Stored items
▬▬▬

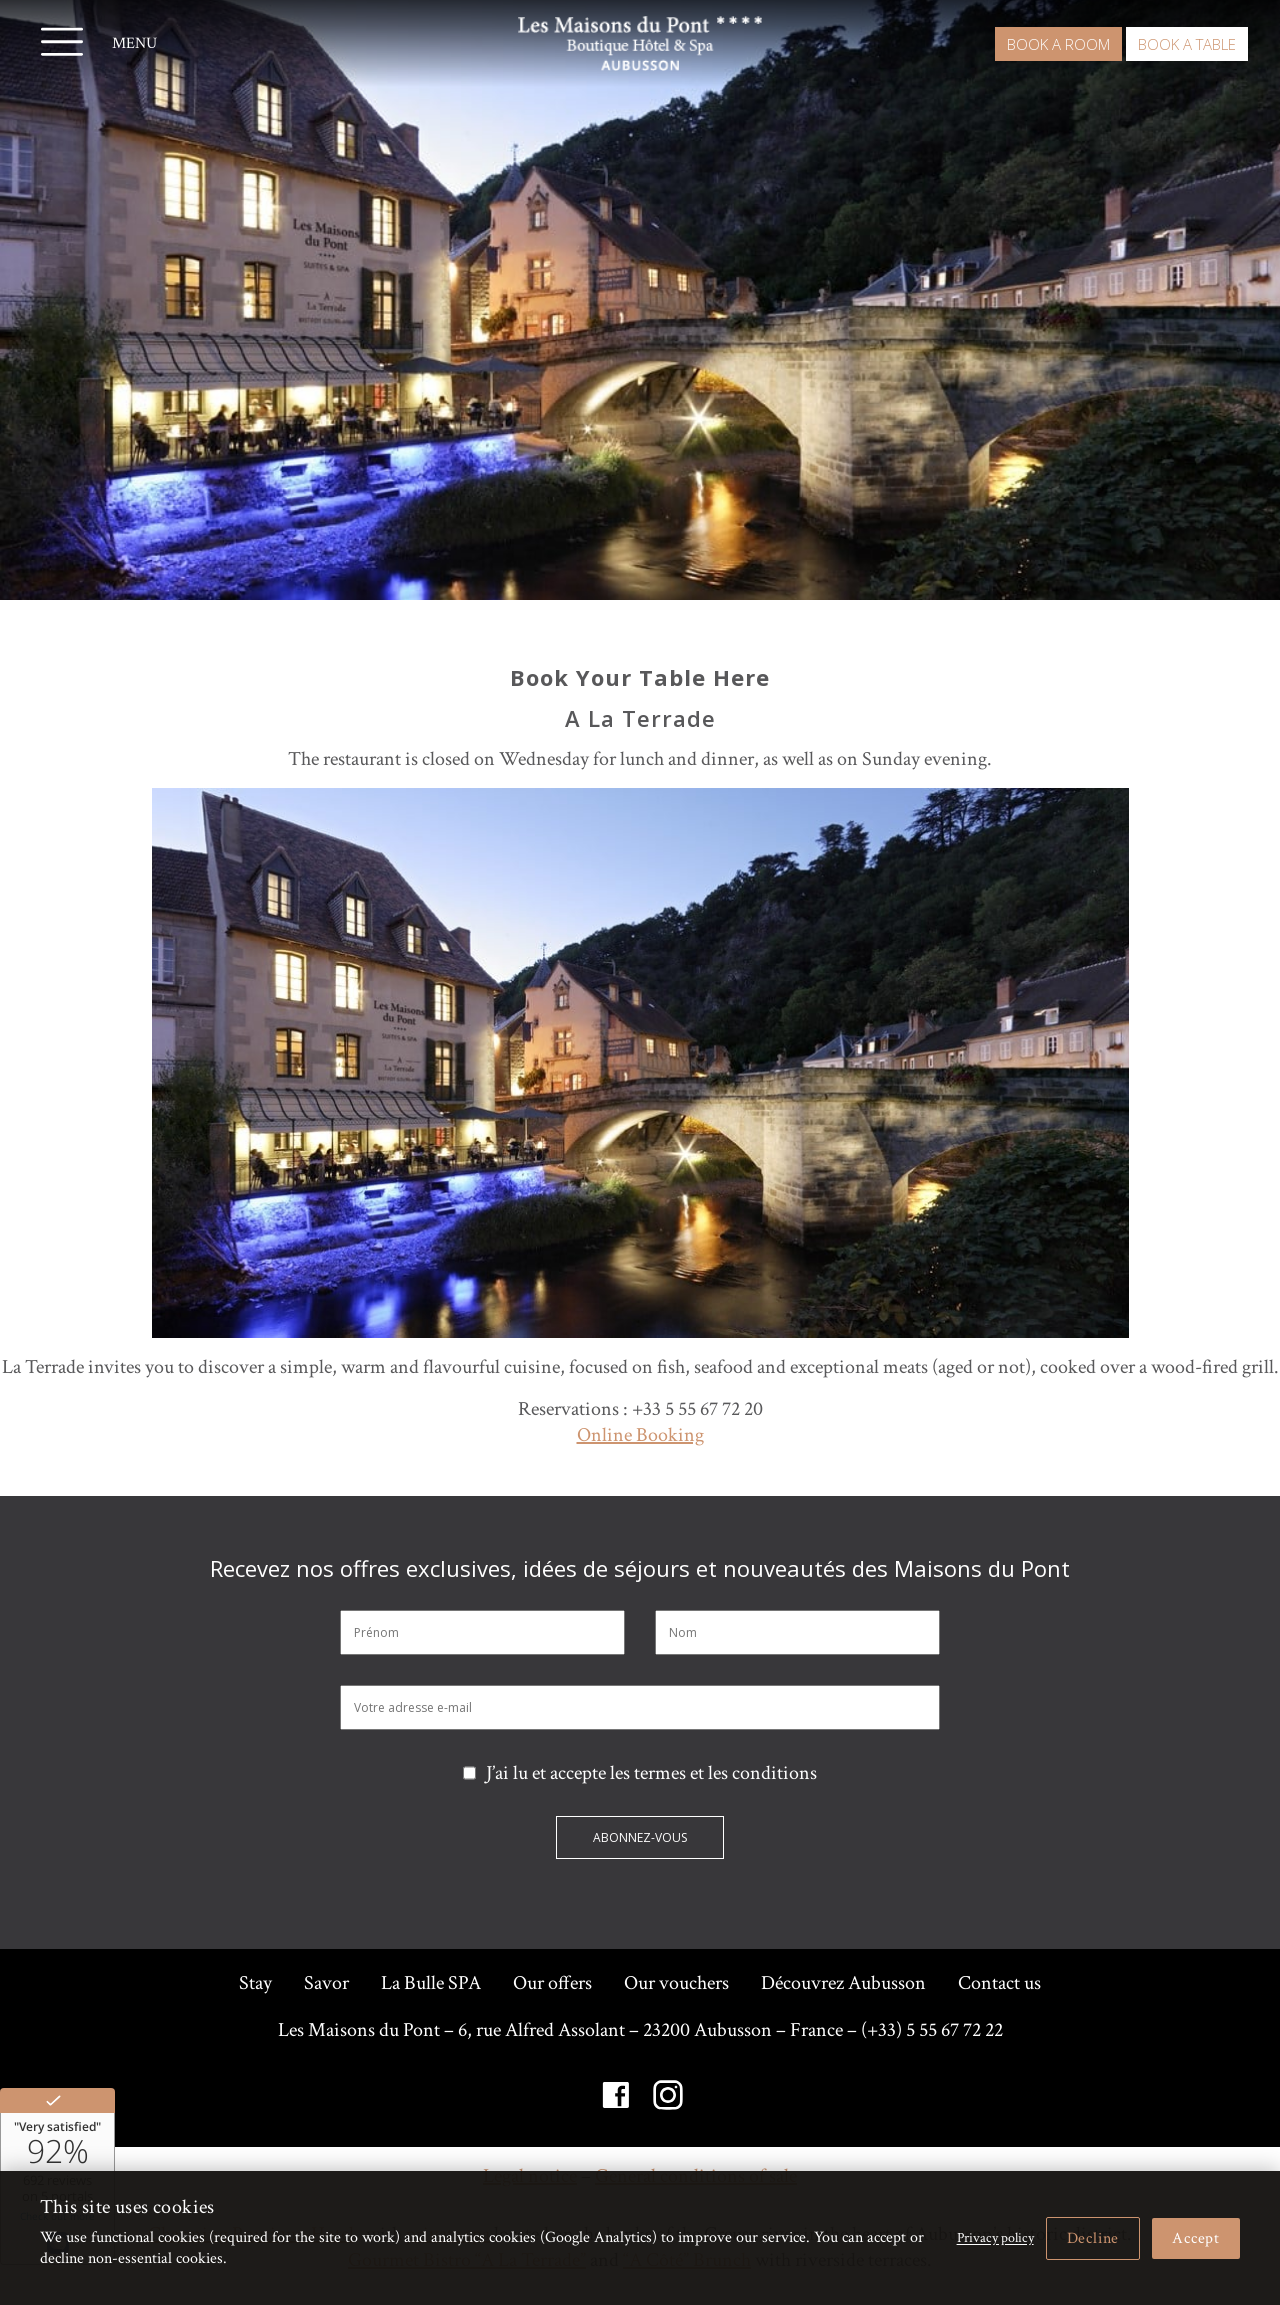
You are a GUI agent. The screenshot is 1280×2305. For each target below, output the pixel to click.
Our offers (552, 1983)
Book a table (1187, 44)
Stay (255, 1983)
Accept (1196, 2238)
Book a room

▬▬▬

Leave out the pictures, and write out all the remaining data above exactly.

You are a GUI agent. The screenshot is 1280×2305. For each target below, output the pixel to click.
Our offers (552, 1983)
Book a table (1187, 44)
Stay (255, 1983)
Accept (1196, 2238)
Book a room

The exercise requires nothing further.